The British Decide If They Are Still a Breed Apart

November 10, 1991|By RICHARD O'MARA | RICHARD O'MARA,Richard O'Mara is The Sun's London correspondent.

LONDON — London. -- Who are the British? What do they want? Are they Europeans committed to a destiny shared with the other states on the ancient continent? Or are they something else -- Atlanticists, a people with one hand extended across the English Channel, the other groping westward across the ocean in solidarity with the English-speaking democracies?

Or are they, as their greatest poet described them, a special breed apart, a people living in "This little world," content with their separateness?

These questions are not entirely fanciful. In the last 35 years they have returned again and again to trouble the British soul. They are answered by successive governments, even by the people themselves in referendum, but still they remain unresolved. Now they are back again.

What do the British want?

There is a bright Spanish diplomat in this town who suspects that Britain is in search of itself during this new period of indecision. "They can't seem to find their identity," he said.

This is a lot to say of the people who more than any other in the world always seemed to know who they were, the people who made the ostentatious assertion of self confidence a key element of their personal style.

Now the power to order events in the world is greatly diminished. Britain is reduced, having been drained by two global wars, a world depression, and too many years living beyond its means.

"If they do not choose correctly they are going to be alone, isolated," said the Spanish diplomat. Spain has an ongoing dispute with Britain, over possession of Gibraltar. But there was no trace of a gloat in his comment, only a kind of sadness.

Spaniards endured over three decades of isolation from the rest of Europe during the years Francisco Franco held sway. They know how that can stifle a country economically and socially.

The questions above are valid today because next month Britain must again choose the path to its future. On December 10, at Maastricht, a small and ancient town on Holland's Meuse River, Britain's Prime Minister John Major will be presented with two treaties crafted to move the 12 members of the European Community closer together economically and politically.

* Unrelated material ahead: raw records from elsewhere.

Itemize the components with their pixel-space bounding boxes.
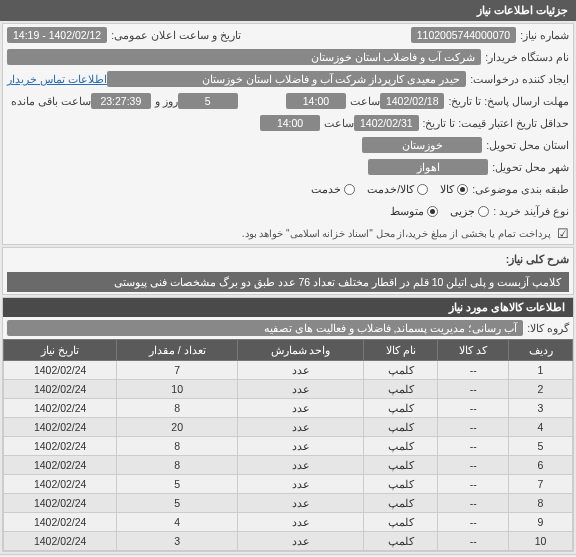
cell-n: 8: [509, 494, 573, 513]
page-title: جزئیات اطلاعات نیاز: [477, 4, 568, 16]
cell-n: 2: [509, 380, 573, 399]
need-number-label: شماره نیاز:: [516, 29, 569, 41]
cell-n: 1: [509, 361, 573, 380]
category-radio-group: کالا کالا/خدمت خدمت: [311, 183, 468, 195]
cell-qty: 5: [117, 475, 238, 494]
radio-service[interactable]: خدمت: [311, 183, 355, 195]
radio-icon: [427, 206, 438, 217]
cell-date: 1402/02/24: [4, 532, 117, 551]
radio-medium-label: متوسط: [390, 205, 424, 217]
time-label-2: ساعت: [320, 117, 354, 129]
cell-date: 1402/02/24: [4, 456, 117, 475]
cell-unit: عدد: [238, 494, 364, 513]
cell-name: کلمپ: [364, 513, 438, 532]
cell-date: 1402/02/24: [4, 399, 117, 418]
need-number-value: 1102005744000070: [411, 27, 516, 43]
cell-qty: 10: [117, 380, 238, 399]
price-date: 1402/02/31: [354, 115, 419, 131]
cell-unit: عدد: [238, 437, 364, 456]
table-row: 6--کلمپعدد81402/02/24: [4, 456, 573, 475]
radio-goods-service-label: کالا/خدمت: [367, 183, 414, 195]
purchase-type-radio-group: جزیی متوسط: [390, 205, 489, 217]
cell-date: 1402/02/24: [4, 418, 117, 437]
desc-text: کلامپ آزبست و پلی اتیلن 10 قلم در اقطار …: [7, 272, 569, 292]
table-row: 8--کلمپعدد51402/02/24: [4, 494, 573, 513]
reply-date: 1402/02/18: [380, 93, 445, 109]
cell-qty: 20: [117, 418, 238, 437]
province-value: خوزستان: [362, 137, 482, 153]
remaining-time: 23:27:39: [91, 93, 151, 109]
table-row: 3--کلمپعدد81402/02/24: [4, 399, 573, 418]
cell-unit: عدد: [238, 418, 364, 437]
reply-deadline-label: مهلت ارسال پاسخ: تا تاریخ:: [444, 95, 569, 107]
cell-qty: 4: [117, 513, 238, 532]
cell-unit: عدد: [238, 456, 364, 475]
requester-value: حیدر معیدی کارپرداز شرکت آب و فاضلاب است…: [107, 71, 466, 87]
cell-n: 6: [509, 456, 573, 475]
cell-code: --: [438, 380, 509, 399]
radio-service-label: خدمت: [311, 183, 341, 195]
cell-unit: عدد: [238, 475, 364, 494]
buyer-org-label: نام دستگاه خریدار:: [481, 51, 569, 63]
radio-goods[interactable]: کالا: [440, 183, 468, 195]
cell-code: --: [438, 437, 509, 456]
table-row: 9--کلمپعدد41402/02/24: [4, 513, 573, 532]
remaining-suffix: ساعت باقی مانده: [7, 95, 91, 107]
cell-date: 1402/02/24: [4, 475, 117, 494]
table-row: 4--کلمپعدد201402/02/24: [4, 418, 573, 437]
desc-title-label: شرح کلی نیاز:: [502, 253, 569, 265]
goods-section-title: اطلاعات کالاهای مورد نیاز: [3, 298, 573, 317]
col-name: نام کالا: [364, 340, 438, 361]
col-qty: تعداد / مقدار: [117, 340, 238, 361]
cell-name: کلمپ: [364, 456, 438, 475]
price-time: 14:00: [260, 115, 320, 131]
cell-unit: عدد: [238, 532, 364, 551]
table-row: 5--کلمپعدد81402/02/24: [4, 437, 573, 456]
cell-unit: عدد: [238, 361, 364, 380]
radio-medium[interactable]: متوسط: [390, 205, 438, 217]
cell-n: 7: [509, 475, 573, 494]
cell-n: 9: [509, 513, 573, 532]
remaining-days-label: روز و: [151, 95, 178, 107]
radio-goods-label: کالا: [440, 183, 454, 195]
radio-small[interactable]: جزیی: [450, 205, 489, 217]
col-unit: واحد شمارش: [238, 340, 364, 361]
radio-small-label: جزیی: [450, 205, 475, 217]
cell-qty: 7: [117, 361, 238, 380]
radio-goods-service[interactable]: کالا/خدمت: [367, 183, 428, 195]
cell-name: کلمپ: [364, 494, 438, 513]
checkbox-icon[interactable]: ☑: [557, 226, 569, 241]
cell-date: 1402/02/24: [4, 513, 117, 532]
radio-icon: [457, 184, 468, 195]
announce-label: تاریخ و ساعت اعلان عمومی:: [107, 29, 241, 41]
cell-name: کلمپ: [364, 475, 438, 494]
buyer-contact-link[interactable]: اطلاعات تماس خریدار: [7, 73, 107, 85]
goods-group-label: گروه کالا:: [523, 322, 569, 334]
goods-group-value: آب رسانی؛ مدیریت پسماند, فاضلاب و فعالیت…: [7, 320, 523, 336]
requester-label: ایجاد کننده درخواست:: [466, 73, 569, 85]
cell-code: --: [438, 532, 509, 551]
cell-code: --: [438, 475, 509, 494]
radio-icon: [344, 184, 355, 195]
cell-date: 1402/02/24: [4, 380, 117, 399]
description-section: شرح کلی نیاز: کلامپ آزبست و پلی اتیلن 10…: [2, 247, 574, 295]
cell-code: --: [438, 418, 509, 437]
radio-icon: [478, 206, 489, 217]
table-row: 2--کلمپعدد101402/02/24: [4, 380, 573, 399]
price-validity-label: حداقل تاریخ اعتبار قیمت: تا تاریخ:: [419, 117, 569, 129]
cell-qty: 5: [117, 494, 238, 513]
cell-name: کلمپ: [364, 418, 438, 437]
goods-section: اطلاعات کالاهای مورد نیاز گروه کالا: آب …: [2, 297, 574, 552]
cell-code: --: [438, 513, 509, 532]
province-label: استان محل تحویل:: [482, 139, 569, 151]
cell-qty: 3: [117, 532, 238, 551]
cell-unit: عدد: [238, 513, 364, 532]
table-row: 10--کلمپعدد31402/02/24: [4, 532, 573, 551]
cell-date: 1402/02/24: [4, 494, 117, 513]
purchase-type-label: نوع فرآیند خرید :: [489, 205, 569, 217]
cell-code: --: [438, 494, 509, 513]
cell-n: 5: [509, 437, 573, 456]
cell-date: 1402/02/24: [4, 437, 117, 456]
cell-qty: 8: [117, 437, 238, 456]
reply-time: 14:00: [286, 93, 346, 109]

Mr. Major must accept them or reject them.

On every side, as the date approaches, even the stiffest lips are quivering. Here and there they are snarling in determined resistance. Almost nowhere are they confidently smiling. Maastricht might be Britain's greatest test since the end of World War II.

Since the end of the Conservative Party conference October 11 in Blackpool, the British government has been in almost perpetual conflict with its European partners over a whole range of issues which will be contained in the Maastricht treaties. In almost every instance Britain is alone or in the minority.

Here are some of the issues: the speed of monetary union and acceptance of a single currency; a proposal to allow all community members a say in the foreign policy decisions of member states (on Northern Ireland, say); immigration law (who gets into Britain; who can be kept out); employment practices and social policy (length of the work week, protection of women against sexual harassment in the workplace); defense (NATO vs. a new specifically European force, as urged by France and Germany); the enhanced authority of the European Parliament, and the environment (does Brussels or London set environmental standards for Britain?).

Every one of these implies a transfer of authority from the member states to the center. There has not been such a concentration of power in Europe since the Treaty of Rome launched the EC in 1957. It is understandable why there would be some hesitation.

* For Margaret Thatcher it was all too much. It still is. She is the

leading opponent in Britain to the Maastricht treaties. She remains very much a presence in British politics despite her removal from the premiership last November by a Tory party worried that her policy toward Europe was coming to resemble that of Queen Boadicea, who in the first century AD resisted the Roman penetration of Britain with fire and sword.

The word that sets Mrs. Thatcher alight, and others of like mind, is "federal." The idea of Britain being a part of a federal Europe is as distasteful to her as eating snails.

And in truth, were all these proposals listed above to be carried out, Europe would be a large super-state, or at least something close to it.

John Major came into office last year with the honey of conciliation on his tongue and a promise to take Britain to the center of Europe. Everybody on the continent breathed easier when Mrs. Thatcher left office. For though many European leaders shared some of her reservations over what lay ahead, and were even pleased that her criticisms constantly made the community re-examine its purposes, most were signed on.